Records drawn from a dataset:
----------------------------------------
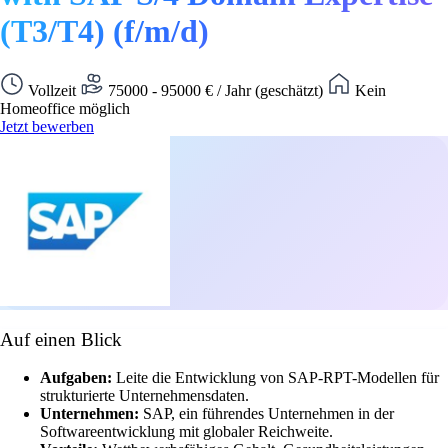
(T3/T4) (f/m/d)
Vollzeit
75000 - 95000 € / Jahr (geschätzt)
Kein
Homeoffice möglich
Jetzt bewerben
Auf einen Blick
Aufgaben:
Leite die Entwicklung von SAP-RPT-Modellen für
strukturierte Unternehmensdaten.
Unternehmen:
SAP, ein führendes Unternehmen in der
Softwareentwicklung mit globaler Reichweite.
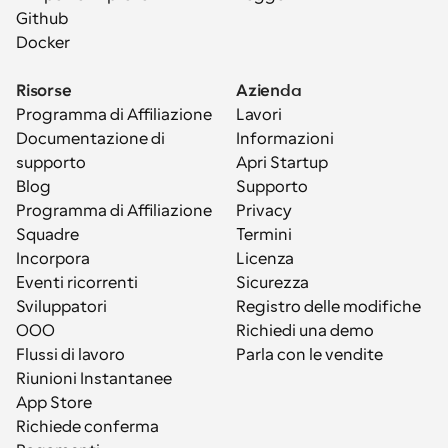
Github
Docker
Risorse
Azienda
Programma di Affiliazione
Lavori
Documentazione di 
Informazioni
supporto
Apri Startup
Blog
Supporto
Programma di Affiliazione
Privacy
Squadre
Termini
Incorpora
Licenza
Eventi ricorrenti
Sicurezza
Sviluppatori
Registro delle modifiche
OOO
Richiedi una demo
Flussi di lavoro
Parla con le vendite
Riunioni Instantanee
App Store
Richiede conferma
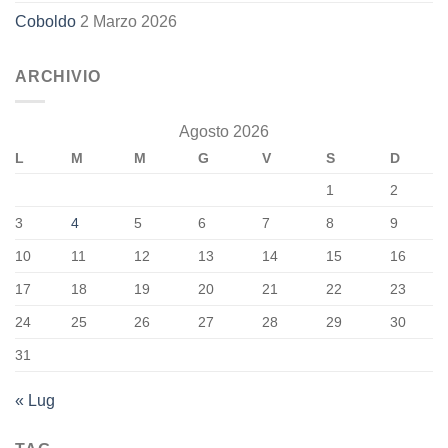
Coboldo
2 Marzo 2026
ARCHIVIO
Agosto 2026
L
M
M
G
V
S
D
1
2
3
4
5
6
7
8
9
10
11
12
13
14
15
16
17
18
19
20
21
22
23
24
25
26
27
28
29
30
31
« Lug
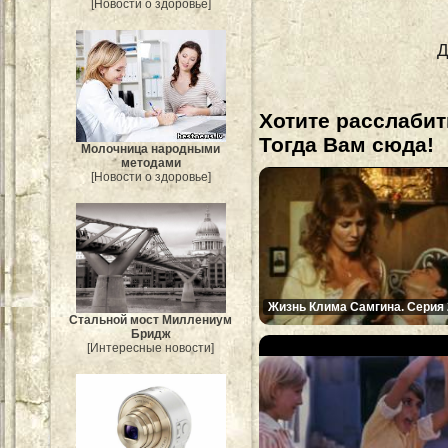
[Новости о здоровье]
Д
Хотите расслабит
Тогда Вам сюда!
Молочница народными
методами
[Новости о здоровье]
Жизнь Клима Самгина. Серия 
Стальной мост Миллениум
Бридж
[Интересные новости]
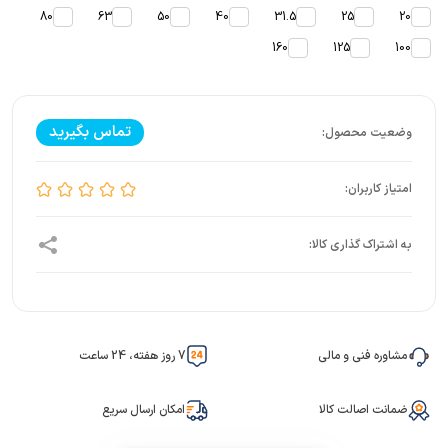
80
63
50
40
31.5
25
20
160
125
100
تماس بگیرید
مشاوره فنی و مالی
7 روز هفته، 24 ساعت
ضمانت اصالت کالا
امکان ارسال سریع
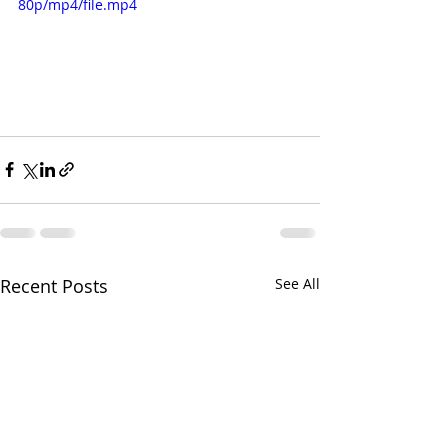
80p/mp4/file.mp4
Recent Posts
See All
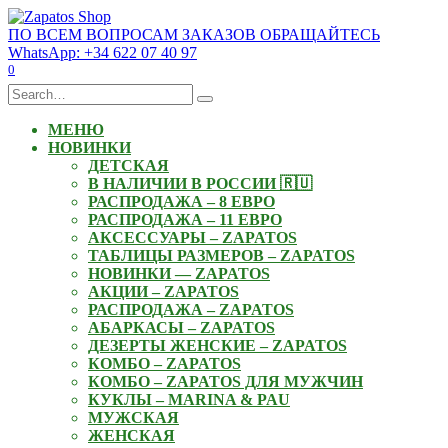
Skip
to
ПО ВСЕМ ВОПРОСАМ ЗАКАЗОВ ОБРАЩАЙТЕСЬ
content
WhatsApp: +34 622 07 40 97
0
Search
for:
МЕНЮ
НОВИНКИ
ДЕТСКАЯ
В НАЛИЧИИ В РОССИИ 🇷🇺
РАСПРОДАЖА – 8 ЕВРО
РАСПРОДАЖА – 11 ЕВРО
АКСЕССУАРЫ – ZAPATOS
ТАБЛИЦЫ РАЗМЕРОВ – ZAPATOS
НОВИНКИ — ZAPATOS
АКЦИИ – ZAPATOS
РАСПРОДАЖА – ZAPATOS
АБАРКАСЫ – ZAPATOS
ДЕЗЕРТЫ ЖЕНСКИЕ – ZAPATOS
КОМБО – ZAPATOS
КОМБО – ZAPATOS ДЛЯ МУЖЧИН
КУКЛЫ – MARINA & PAU
МУЖСКАЯ
ЖЕНСКАЯ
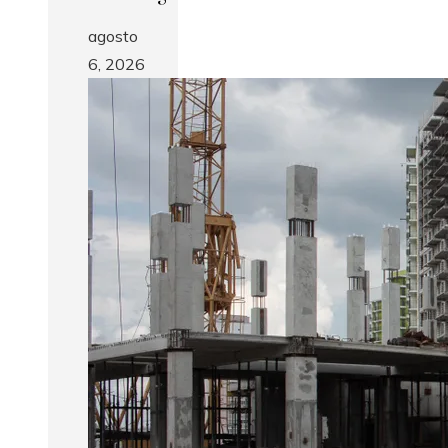
agosto
6, 2026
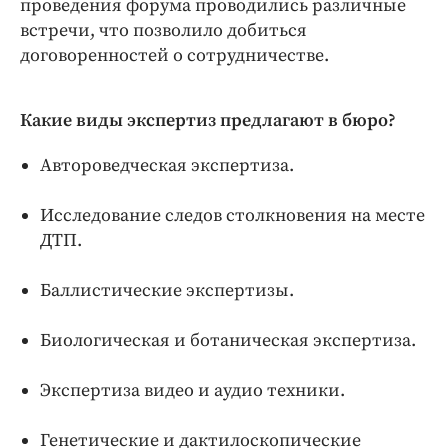
проведения форума проводились различные
встречи, что позволило добиться
договоренностей о сотрудничестве.
Какие виды экспертиз предлагают в бюро?
Автороведческая экспертиза.
Исследование следов столкновения на месте
ДТП.
Баллистические экспертизы.
Биологическая и ботаническая экспертиза.
Экспертиза видео и аудио техники.
Генетические и дактилоскопические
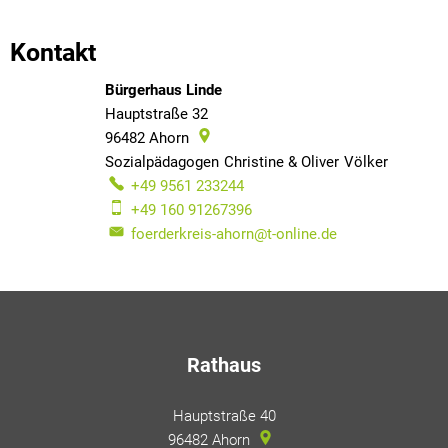
Kontakt
Bürgerhaus Linde
Hauptstraße 32
96482
Ahorn
Sozialpädagogen
Christine & Oliver
Völker
Sozialpä
+49 9561 233244
+49 160 91267396
foerderkreis-ahorn@t-online.de
Rathaus
Hauptstraße 40
96482
Ahorn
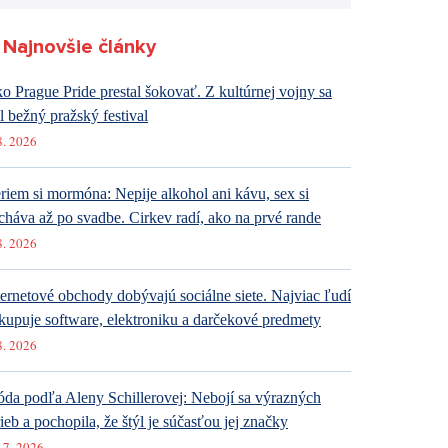
Najnovšie články
o Prague Pride prestal šokovať. Z kultúrnej vojny sa
al bežný pražský festival
8. 2026
riem si mormóna: Nepije alkohol ani kávu, sex si
cháva až po svadbe. Cirkev radí, ako na prvé rande
8. 2026
ternetové obchody dobývajú sociálne siete. Najviac ľudí
kupuje software, elektroniku a darčekové predmety
8. 2026
da podľa Aleny Schillerovej: Nebojí sa výrazných
rieb a pochopila, že štýl je súčasťou jej značky
 7. 2026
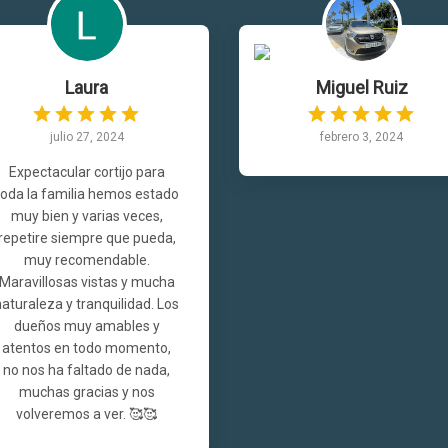
Laura
Miguel Ruiz
julio 27, 2024
febrero 3, 2024
Expectacular cortijo para
toda la familia hemos estado
muy bien y varias veces,
repetire siempre que pueda,
muy recomendable.
Maravillosas vistas y mucha
naturaleza y tranquilidad. Los
dueños muy amables y
atentos en todo momento,
no nos ha faltado de nada,
muchas gracias y nos
volveremos a ver. 🥰🥰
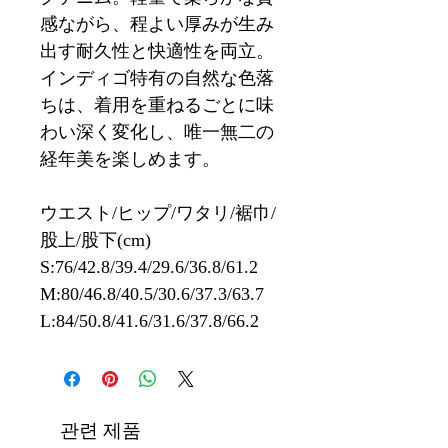
感ながら、程よい厚みが生み
出す耐久性と快適性を両立。
インディゴ特有の自然な色落
ちは、着用を重ねるごとに味
わい深く変化し、唯一無二の
経年美を楽しめます。
ウエスト/ヒップ/ワタリ/裾巾/
股上/股下(cm)
S:76/42.8/39.4/29.6/36.8/61.2
M:80/46.8/40.5/30.6/37.3/63.7
L:84/50.8/41.6/31.6/37.8/66.2
관련 제품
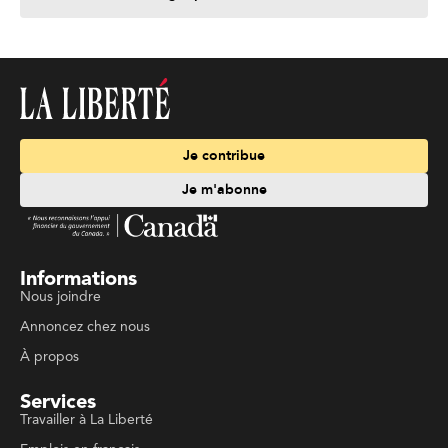
Je contribue
Je m'abonne
Informations
Nous joindre
Annoncez chez nous
À propos
Services
Travailler à La Liberté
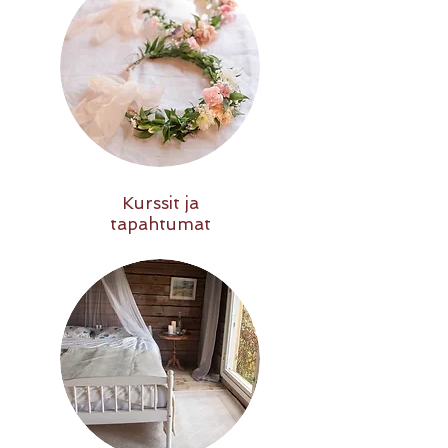
Kurssit ja
tapahtumat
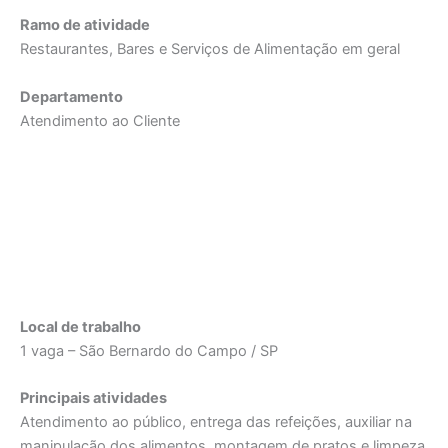
Ramo de atividade
Restaurantes, Bares e Serviços de Alimentação em geral
Departamento
Atendimento ao Cliente
Local de trabalho
1 vaga – São Bernardo do Campo / SP
Principais atividades
Atendimento ao público, entrega das refeições, auxiliar na
manipulação dos alimentos, montagem de pratos e limpeza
----------------------------------------
:: WHAT IS REQUIRED ::
Using the data above, write out every line exactly, leaving the images behind.

:: ANSWER TO THIS PROBLEM ::
(T3/T4) (f/m/d)
Vollzeit
75000 - 95000 € / Jahr (geschätzt)
Kein
Homeoffice möglich
Jetzt bewerben
Auf einen Blick
Aufgaben:
Leite die Entwicklung von SAP-RPT-Modellen für
strukturierte Unternehmensdaten.
Unternehmen:
SAP, ein führendes Unternehmen in der
Softwareentwicklung mit globaler Reichweite.
Github
Docker
Risorse
Azienda
Programma di Affiliazione
Lavori
Documentazione di 
Informazioni
supporto
Apri Startup
Blog
Supporto
Programma di Affiliazione
Privacy
Squadre
Termini
Incorpora
Licenza
Eventi ricorrenti
Sicurezza
Sviluppatori
Registro delle modifiche
OOO
Richiedi una demo
Flussi di lavoro
Parla con le vendite
Riunioni Instantanee
App Store
Richiede conferma
Coboldo
2 Marzo 2026
ARCHIVIO
Agosto 2026
L
M
M
G
V
S
D
1
2
3
4
5
6
7
8
9
10
11
12
13
14
15
16
17
18
19
20
21
22
23
24
25
26
27
28
29
30
31
« Lug
[Новости о здоровье]
Д
Хотите расслабит
Тогда Вам сюда!
Молочница народными
методами
[Новости о здоровье]
Жизнь Клима Самгина. Серия 
Стальной мост Миллениум
Бридж
[Интересные новости]
80
63
50
40
31.5
25
20
160
125
100
تماس بگیرید
مشاوره فنی و مالی
7 روز هفته، 24 ساعت
ضمانت اصالت کالا
امکان ارسال سریع
80p/mp4/file.mp4
Recent Posts
See All
Skip
to
ПО ВСЕМ ВОПРОСАМ ЗАКАЗОВ ОБРАЩАЙТЕСЬ
content
WhatsApp: +34 622 07 40 97
0
Search
for:
МЕНЮ
НОВИНКИ
ДЕТСКАЯ
В НАЛИЧИИ В РОССИИ 🇷🇺
РАСПРОДАЖА – 8 ЕВРО
РАСПРОДАЖА – 11 ЕВРО
АКСЕССУАРЫ – ZAPATOS
ТАБЛИЦЫ РАЗМЕРОВ – ZAPATOS
НОВИНКИ — ZAPATOS
АКЦИИ – ZAPATOS
РАСПРОДАЖА – ZAPATOS
АБАРКАСЫ – ZAPATOS
ДЕЗЕРТЫ ЖЕНСКИЕ – ZAPATOS
КОМБО – ZAPATOS
КОМБО – ZAPATOS ДЛЯ МУЖЧИН
КУКЛЫ – MARINA & PAU
МУЖСКАЯ
ЖЕНСКАЯ
agosto
6, 2026
проведения форума проводились различные
встречи, что позволило добиться
договоренностей о сотрудничестве.
Какие виды экспертиз предлагают в бюро?
Автороведческая экспертиза.
Исследование следов столкновения на месте
ДТП.
Баллистические экспертизы.
Биологическая и ботаническая экспертиза.
Экспертиза видео и аудио техники.
Генетические и дактилоскопические
Kontakt
Bürgerhaus Linde
Hauptstraße 32
96482
Ahorn
Sozialpädagogen
Christine & Oliver
Völker
Sozialpä
+49 9561 233244
+49 160 91267396
foerderkreis-ahorn@t-online.de
Rathaus
Hauptstraße 40
96482
Ahorn
Najnovšie články
o Prague Pride prestal šokovať. Z kultúrnej vojny sa
al bežný pražský festival
8. 2026
riem si mormóna: Nepije alkohol ani kávu, sex si
cháva až po svadbe. Cirkev radí, ako na prvé rande
8. 2026
ternetové obchody dobývajú sociálne siete. Najviac ľudí
kupuje software, elektroniku a darčekové predmety
8. 2026
da podľa Aleny Schillerovej: Nebojí sa výrazných
rieb a pochopila, že štýl je súčasťou jej značky
 7. 2026
Laura
Miguel Ruiz
julio 27, 2024
febrero 3, 2024
Expectacular cortijo para
toda la familia hemos estado
muy bien y varias veces,
repetire siempre que pueda,
muy recomendable.
Maravillosas vistas y mucha
naturaleza y tranquilidad. Los
dueños muy amables y
atentos en todo momento,
no nos ha faltado de nada,
muchas gracias y nos
volveremos a ver. 🥰🥰
感ながら、程よい厚みが生み
出す耐久性と快適性を両立。
インディゴ特有の自然な色落
ちは、着用を重ねるごとに味
わい深く変化し、唯一無二の
経年美を楽しめます。
ウエスト/ヒップ/ワタリ/裾巾/
股上/股下(cm)
S:76/42.8/39.4/29.6/36.8/61.2
M:80/46.8/40.5/30.6/37.3/63.7
L:84/50.8/41.6/31.6/37.8/66.2
관련 제품
Je contribue
Je m'abonne
Informations
Nous joindre
Annoncez chez nous
À propos
Services
Travailler à La Liberté
Kurssit ja
tapahtumat
Ramo de atividade
Restaurantes, Bares e Serviços de Alimentação em geral
Departamento
Atendimento ao Cliente
Local de trabalho
1 vaga – São Bernardo do Campo / SP
Principais atividades
Atendimento ao público, entrega das refeições, auxiliar na
manipulação dos alimentos, montagem de pratos e limpeza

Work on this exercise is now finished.